TASK REQUIREMENTS: Whichever lines of the entries hold the word "Metálica" should be identified and copied.

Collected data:
####

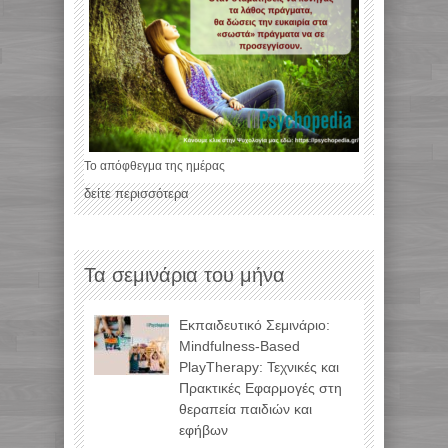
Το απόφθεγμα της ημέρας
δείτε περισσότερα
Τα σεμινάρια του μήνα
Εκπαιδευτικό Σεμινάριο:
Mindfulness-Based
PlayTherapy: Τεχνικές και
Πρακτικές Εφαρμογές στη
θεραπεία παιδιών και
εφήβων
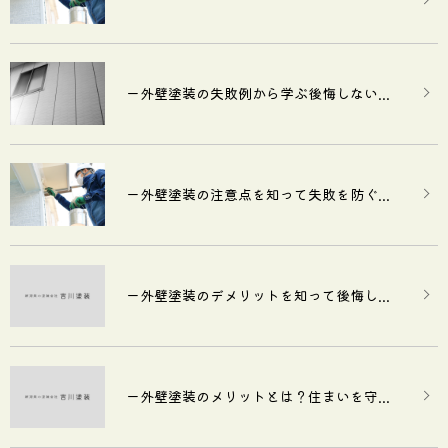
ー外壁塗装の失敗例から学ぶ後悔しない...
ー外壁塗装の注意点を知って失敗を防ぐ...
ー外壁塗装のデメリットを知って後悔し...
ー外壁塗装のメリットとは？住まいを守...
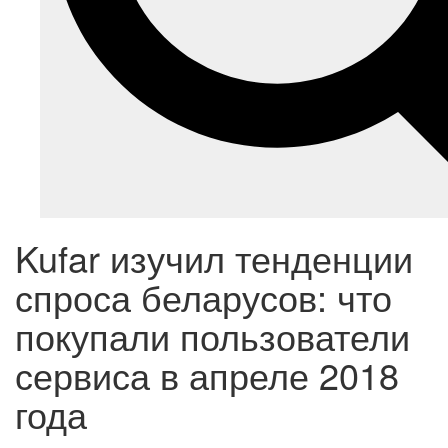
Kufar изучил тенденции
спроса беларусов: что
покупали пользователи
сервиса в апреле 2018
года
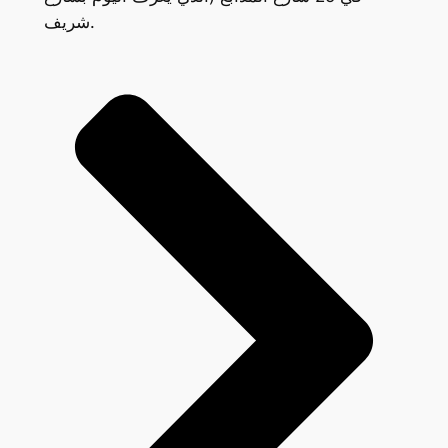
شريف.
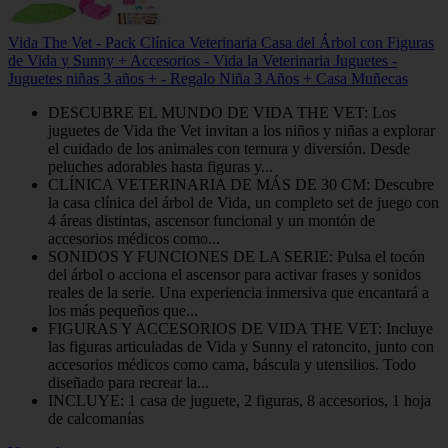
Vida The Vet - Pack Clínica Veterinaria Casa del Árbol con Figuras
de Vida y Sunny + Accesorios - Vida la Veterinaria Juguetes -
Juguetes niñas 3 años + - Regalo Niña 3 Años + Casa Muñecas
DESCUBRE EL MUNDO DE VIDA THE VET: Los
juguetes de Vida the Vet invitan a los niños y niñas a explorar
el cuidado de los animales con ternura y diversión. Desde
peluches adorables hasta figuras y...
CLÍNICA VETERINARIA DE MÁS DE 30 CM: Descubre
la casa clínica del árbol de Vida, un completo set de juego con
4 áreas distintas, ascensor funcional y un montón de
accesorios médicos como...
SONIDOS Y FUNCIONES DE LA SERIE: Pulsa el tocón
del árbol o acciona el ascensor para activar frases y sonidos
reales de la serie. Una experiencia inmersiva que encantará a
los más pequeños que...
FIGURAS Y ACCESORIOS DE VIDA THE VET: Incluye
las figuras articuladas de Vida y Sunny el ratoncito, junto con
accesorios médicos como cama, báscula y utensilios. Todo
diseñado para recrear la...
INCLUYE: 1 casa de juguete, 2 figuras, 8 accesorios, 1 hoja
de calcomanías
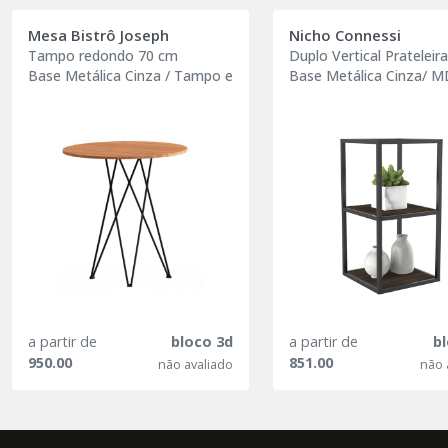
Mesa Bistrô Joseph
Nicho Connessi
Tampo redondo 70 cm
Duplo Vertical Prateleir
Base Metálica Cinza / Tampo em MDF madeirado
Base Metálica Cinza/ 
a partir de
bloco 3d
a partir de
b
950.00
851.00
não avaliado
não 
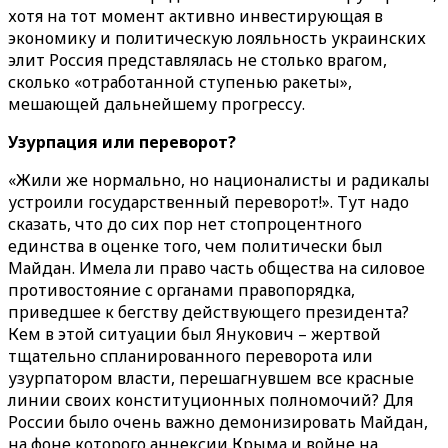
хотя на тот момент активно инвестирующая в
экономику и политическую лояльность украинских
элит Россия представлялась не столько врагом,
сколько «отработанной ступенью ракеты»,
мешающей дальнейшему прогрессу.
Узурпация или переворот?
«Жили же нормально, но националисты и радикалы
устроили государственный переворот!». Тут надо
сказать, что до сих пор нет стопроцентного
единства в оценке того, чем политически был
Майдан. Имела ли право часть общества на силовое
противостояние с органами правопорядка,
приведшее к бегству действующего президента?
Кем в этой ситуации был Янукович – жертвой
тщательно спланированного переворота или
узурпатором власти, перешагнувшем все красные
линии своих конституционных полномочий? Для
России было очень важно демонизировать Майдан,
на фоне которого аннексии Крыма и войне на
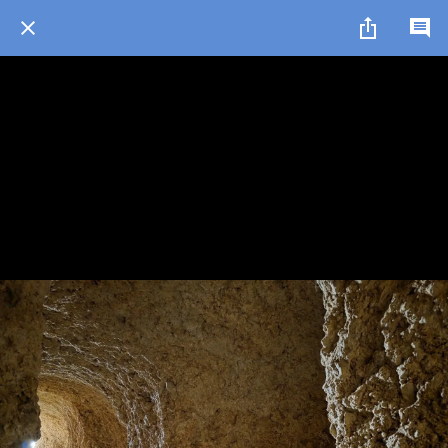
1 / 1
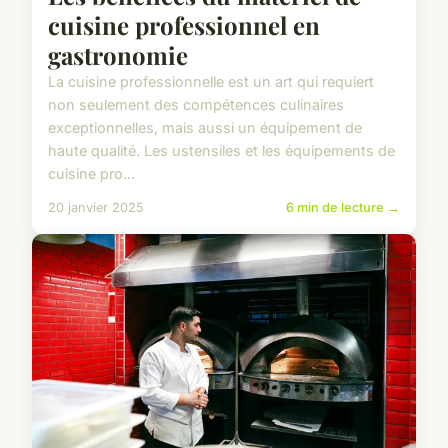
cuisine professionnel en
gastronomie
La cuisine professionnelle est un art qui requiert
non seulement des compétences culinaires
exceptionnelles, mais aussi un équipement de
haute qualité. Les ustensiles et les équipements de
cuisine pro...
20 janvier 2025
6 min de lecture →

####

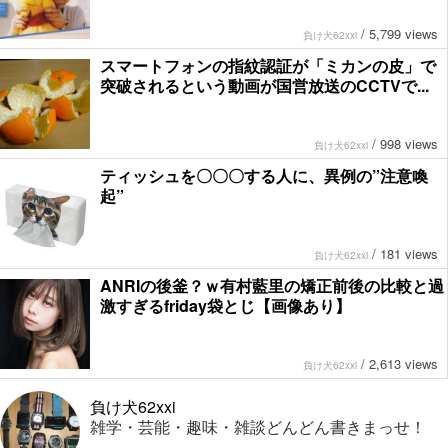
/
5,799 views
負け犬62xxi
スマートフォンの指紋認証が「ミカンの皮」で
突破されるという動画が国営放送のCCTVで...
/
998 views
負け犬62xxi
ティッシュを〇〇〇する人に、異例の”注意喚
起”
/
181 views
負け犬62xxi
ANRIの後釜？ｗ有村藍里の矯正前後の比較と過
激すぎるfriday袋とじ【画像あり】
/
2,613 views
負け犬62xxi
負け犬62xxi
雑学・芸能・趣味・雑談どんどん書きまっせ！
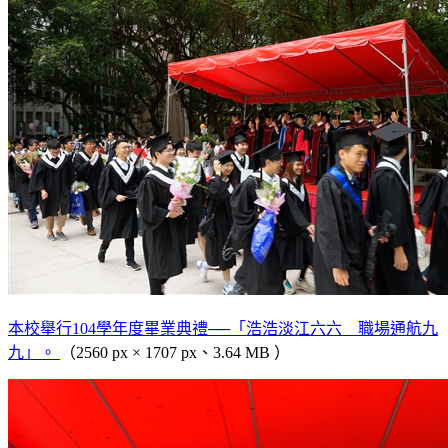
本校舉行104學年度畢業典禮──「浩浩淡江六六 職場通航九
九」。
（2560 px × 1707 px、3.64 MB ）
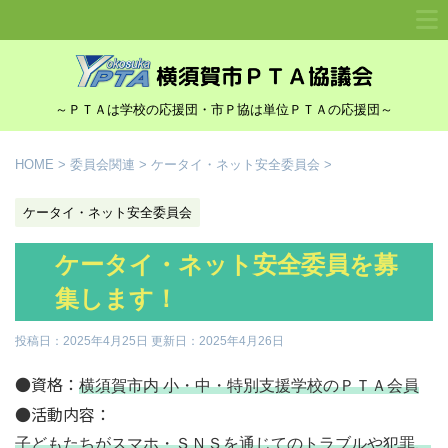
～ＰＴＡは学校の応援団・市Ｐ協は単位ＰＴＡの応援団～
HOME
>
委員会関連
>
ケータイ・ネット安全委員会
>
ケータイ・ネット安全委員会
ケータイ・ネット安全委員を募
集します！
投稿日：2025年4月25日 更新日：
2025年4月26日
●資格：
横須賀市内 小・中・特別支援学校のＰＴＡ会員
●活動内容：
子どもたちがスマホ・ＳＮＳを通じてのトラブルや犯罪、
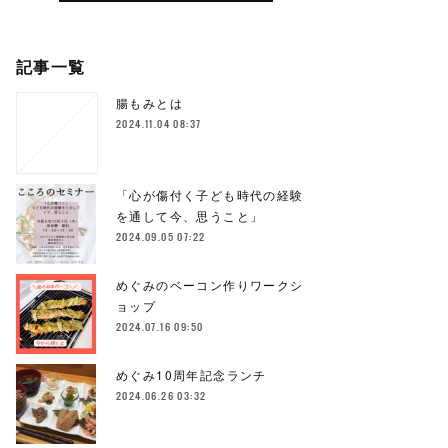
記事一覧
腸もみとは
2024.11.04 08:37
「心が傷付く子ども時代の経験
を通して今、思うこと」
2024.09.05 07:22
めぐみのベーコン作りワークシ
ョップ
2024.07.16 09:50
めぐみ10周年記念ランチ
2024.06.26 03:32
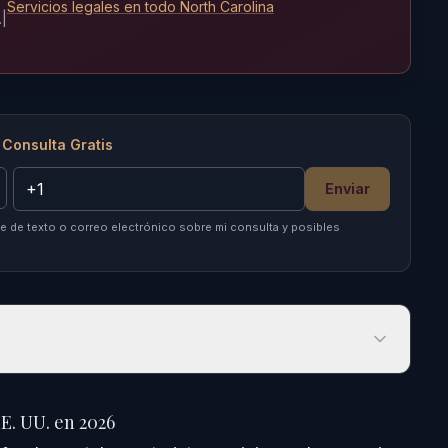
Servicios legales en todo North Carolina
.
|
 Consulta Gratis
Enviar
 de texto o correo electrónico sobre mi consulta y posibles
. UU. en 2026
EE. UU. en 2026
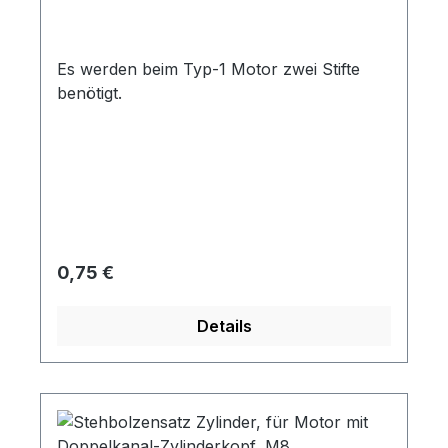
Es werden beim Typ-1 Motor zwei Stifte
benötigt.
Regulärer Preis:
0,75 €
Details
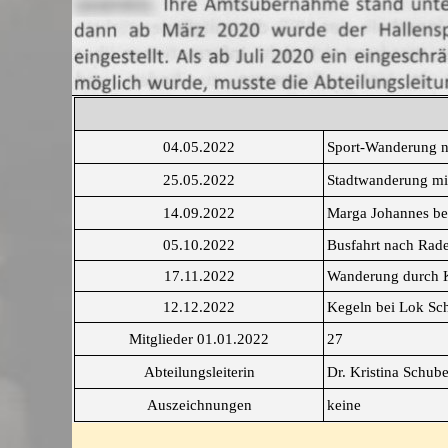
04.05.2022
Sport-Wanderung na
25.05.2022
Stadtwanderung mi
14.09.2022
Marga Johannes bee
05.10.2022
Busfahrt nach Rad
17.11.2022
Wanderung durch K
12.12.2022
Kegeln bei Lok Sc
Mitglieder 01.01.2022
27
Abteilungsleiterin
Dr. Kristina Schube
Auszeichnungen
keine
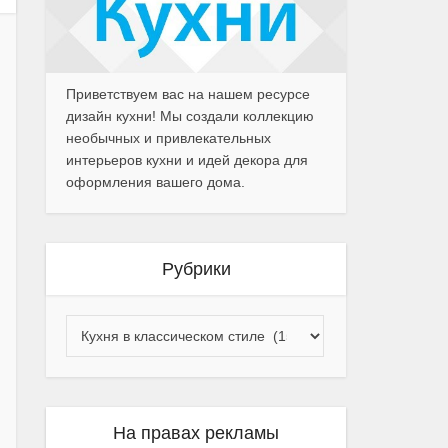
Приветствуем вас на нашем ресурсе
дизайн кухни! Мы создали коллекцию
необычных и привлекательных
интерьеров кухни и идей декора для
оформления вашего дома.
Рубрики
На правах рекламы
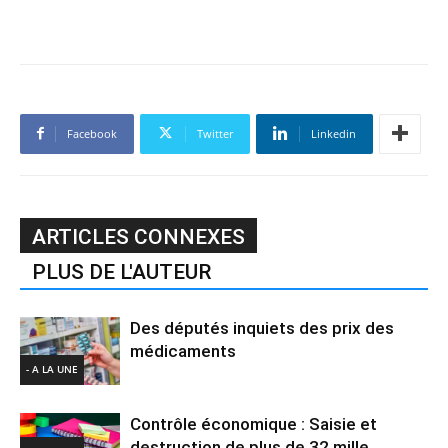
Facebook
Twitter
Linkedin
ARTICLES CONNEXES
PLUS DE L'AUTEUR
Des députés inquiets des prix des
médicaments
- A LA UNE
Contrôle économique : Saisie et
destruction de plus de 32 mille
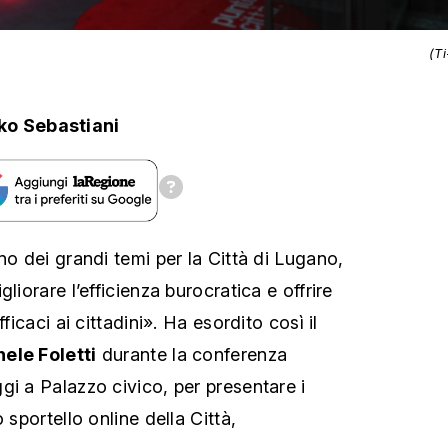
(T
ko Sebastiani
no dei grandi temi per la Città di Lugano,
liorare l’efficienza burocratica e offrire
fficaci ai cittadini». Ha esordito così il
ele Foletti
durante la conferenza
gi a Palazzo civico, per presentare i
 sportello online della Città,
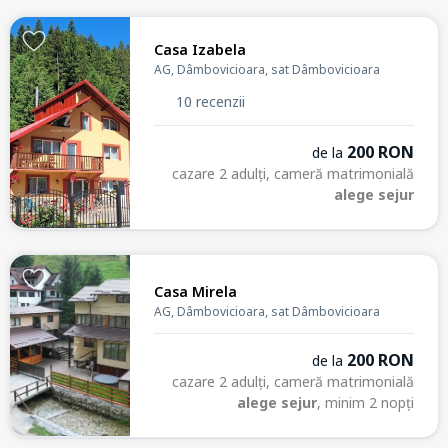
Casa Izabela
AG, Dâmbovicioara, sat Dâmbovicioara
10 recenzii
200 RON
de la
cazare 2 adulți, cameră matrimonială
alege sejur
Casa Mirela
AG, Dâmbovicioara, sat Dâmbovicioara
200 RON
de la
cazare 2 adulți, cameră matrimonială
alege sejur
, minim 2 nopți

####

EXERCISE RESULT:
Base Metálica Cinza / Tampo em MDF madeirado
Base Metálica Cinza/ 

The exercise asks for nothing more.